Find every line containing the string "list" in the data below, and report how many there are, with no other words.

**Dataset entries:**
----------

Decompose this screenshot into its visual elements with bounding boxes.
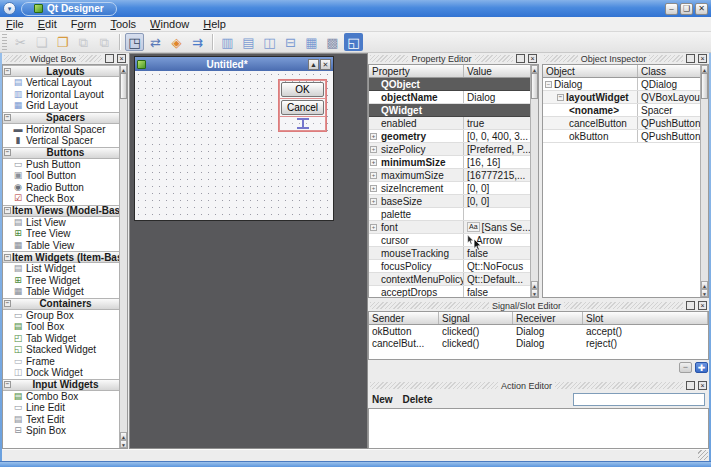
widget-item-vertical-layout[interactable]: ▤Vertical Layout — [3, 77, 119, 89]
property-value[interactable]: Dialog — [464, 91, 530, 103]
property-group-qwidget[interactable]: QWidget — [369, 104, 530, 117]
scroll-up-icon[interactable]: ▲ — [701, 65, 708, 73]
form-canvas[interactable]: OK Cancel — [135, 71, 333, 220]
expand-icon[interactable]: + — [370, 185, 377, 192]
widget-item-check-box[interactable]: ☑Check Box — [3, 193, 119, 205]
inspector-row[interactable]: <noname>Spacer — [543, 104, 700, 117]
property-value[interactable]: Qt::Default... — [464, 273, 530, 285]
edit-signals-slots-mode-button[interactable]: ⇄ — [146, 33, 165, 51]
float-panel-icon[interactable] — [686, 301, 695, 310]
widget-item-tree-view[interactable]: ⊞Tree View — [3, 228, 119, 240]
scroll-up-icon[interactable]: ▲ — [531, 65, 538, 73]
scroll-thumb[interactable] — [120, 73, 127, 99]
expand-icon[interactable]: + — [370, 146, 377, 153]
maximize-button[interactable]: ❑ — [680, 3, 693, 15]
float-panel-icon[interactable] — [686, 381, 695, 390]
property-value[interactable]: true — [464, 117, 530, 129]
widget-item-tool-button[interactable]: ▣Tool Button — [3, 170, 119, 182]
widget-item-stacked-widget[interactable]: ◱Stacked Widget — [3, 344, 119, 356]
widget-item-list-widget[interactable]: ▤List Widget — [3, 263, 119, 275]
layout-vertical-splitter-button[interactable]: ⊟ — [281, 33, 300, 51]
action-list[interactable] — [368, 408, 709, 449]
break-layout-button[interactable]: ▩ — [323, 33, 342, 51]
expand-icon[interactable]: + — [370, 159, 377, 166]
dock-handle[interactable] — [79, 55, 102, 62]
action-filter-input[interactable] — [573, 393, 705, 406]
property-value[interactable]: [16777215,... — [464, 169, 530, 181]
property-value[interactable]: false — [464, 286, 530, 297]
collapse-icon[interactable]: − — [4, 207, 11, 214]
widget-box-category-layouts[interactable]: −Layouts — [3, 65, 119, 77]
window-menu-button[interactable]: ▾ — [3, 2, 16, 15]
edit-buddies-mode-button[interactable]: ◈ — [167, 33, 186, 51]
inspector-row[interactable]: −layoutWidgetQVBoxLayout — [543, 91, 700, 104]
layout-horizontally-button[interactable]: ▥ — [218, 33, 237, 51]
ok-button[interactable]: OK — [281, 82, 324, 97]
float-panel-icon[interactable] — [686, 54, 695, 63]
dock-handle[interactable] — [370, 382, 498, 389]
widget-item-list-view[interactable]: ▤List View — [3, 217, 119, 229]
expand-icon[interactable]: + — [370, 172, 377, 179]
form-close-button[interactable]: ✕ — [320, 59, 331, 70]
menu-item-file[interactable]: File — [6, 18, 24, 30]
column-signal[interactable]: Signal — [439, 312, 513, 324]
delete-action-button[interactable]: Delete — [403, 394, 433, 405]
dock-handle[interactable] — [475, 55, 513, 62]
connection-row[interactable]: okButtonclicked()Dialogaccept() — [369, 325, 708, 337]
cut-button[interactable]: ✂ — [11, 33, 30, 51]
layout-selection-box[interactable]: OK Cancel — [278, 79, 327, 132]
edit-tab-order-mode-button[interactable]: ⇉ — [188, 33, 207, 51]
column-object[interactable]: Object — [543, 65, 638, 77]
close-panel-icon[interactable]: × — [698, 54, 707, 63]
new-action-button[interactable]: New — [372, 394, 393, 405]
widget-item-vertical-spacer[interactable]: ▮Vertical Spacer — [3, 135, 119, 147]
layout-grid-button[interactable]: ▦ — [302, 33, 321, 51]
expand-icon[interactable]: − — [557, 94, 564, 101]
scroll-track[interactable] — [701, 73, 708, 281]
duplicate-button[interactable]: ⧉ — [74, 33, 93, 51]
property-value[interactable] — [464, 208, 530, 220]
scroll-up-icon[interactable]: ▲ — [701, 281, 708, 289]
scroll-thumb[interactable] — [701, 73, 708, 99]
inspector-row[interactable]: cancelButtonQPushButton — [543, 117, 700, 130]
float-panel-icon[interactable] — [516, 54, 525, 63]
menu-item-tools[interactable]: Tools — [110, 18, 136, 30]
inspector-row[interactable]: −DialogQDialog — [543, 78, 700, 91]
collapse-icon[interactable]: − — [4, 68, 11, 75]
widget-item-table-widget[interactable]: ▦Table Widget — [3, 286, 119, 298]
widget-box-category-item-views-model-based-[interactable]: −Item Views (Model-Based) — [3, 205, 119, 217]
paste-button[interactable]: ❐ — [53, 33, 72, 51]
widget-item-horizontal-layout[interactable]: ▥Horizontal Layout — [3, 89, 119, 101]
scroll-track[interactable] — [120, 73, 127, 432]
column-property[interactable]: Property — [369, 65, 464, 77]
close-panel-icon[interactable]: × — [117, 54, 126, 63]
copy-button[interactable]: ❏ — [32, 33, 51, 51]
widget-box-category-item-widgets-item-based-[interactable]: −Item Widgets (Item-Based) — [3, 251, 119, 263]
scroll-down-icon[interactable]: ▼ — [531, 289, 538, 297]
scroll-up-icon[interactable]: ▲ — [120, 432, 127, 440]
menu-item-help[interactable]: Help — [203, 18, 226, 30]
widget-item-text-edit[interactable]: ▤Text Edit — [3, 414, 119, 426]
dock-handle[interactable] — [649, 55, 683, 62]
widget-item-horizontal-spacer[interactable]: ▬Horizontal Spacer — [3, 124, 119, 136]
property-value[interactable]: Qt::NoFocus — [464, 260, 530, 272]
scroll-thumb[interactable] — [531, 73, 538, 99]
expand-icon[interactable]: − — [545, 81, 552, 88]
property-value[interactable]: [16, 16] — [464, 156, 530, 168]
menu-item-window[interactable]: Window — [150, 18, 189, 30]
minimize-button[interactable]: – — [665, 3, 678, 15]
widget-item-line-edit[interactable]: ▭Line Edit — [3, 402, 119, 414]
widget-box-category-buttons[interactable]: −Buttons — [3, 147, 119, 159]
dock-handle[interactable] — [564, 302, 683, 309]
widget-item-spin-box[interactable]: ⊟Spin Box — [3, 425, 119, 437]
form-shade-button[interactable]: ▲ — [308, 59, 319, 70]
expand-icon[interactable]: + — [370, 198, 377, 205]
collapse-icon[interactable]: − — [4, 149, 11, 156]
cancel-button[interactable]: Cancel — [281, 100, 324, 115]
property-value[interactable]: [0, 0, 400, 3... — [464, 130, 530, 142]
property-editor-scrollbar[interactable]: ▲▲▼ — [530, 65, 538, 297]
property-value[interactable]: [Preferred, P... — [464, 143, 530, 155]
menu-item-edit[interactable]: Edit — [38, 18, 57, 30]
connection-row[interactable]: cancelBut...clicked()Dialogreject() — [369, 337, 708, 349]
scroll-up-icon[interactable]: ▲ — [120, 65, 127, 73]
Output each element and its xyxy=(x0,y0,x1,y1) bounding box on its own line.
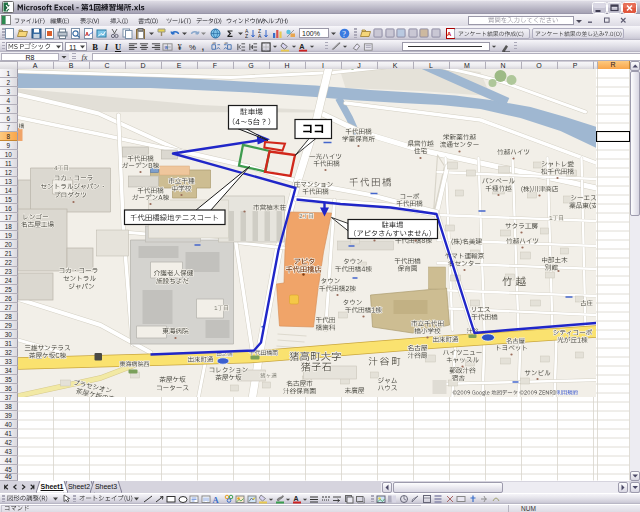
svg-text:A: A xyxy=(294,495,299,502)
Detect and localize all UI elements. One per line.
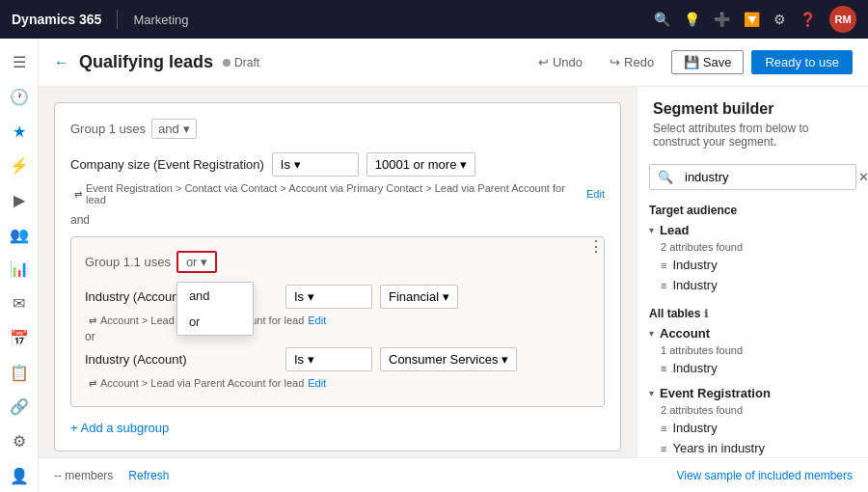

----------

**Answer for this exercise:**
3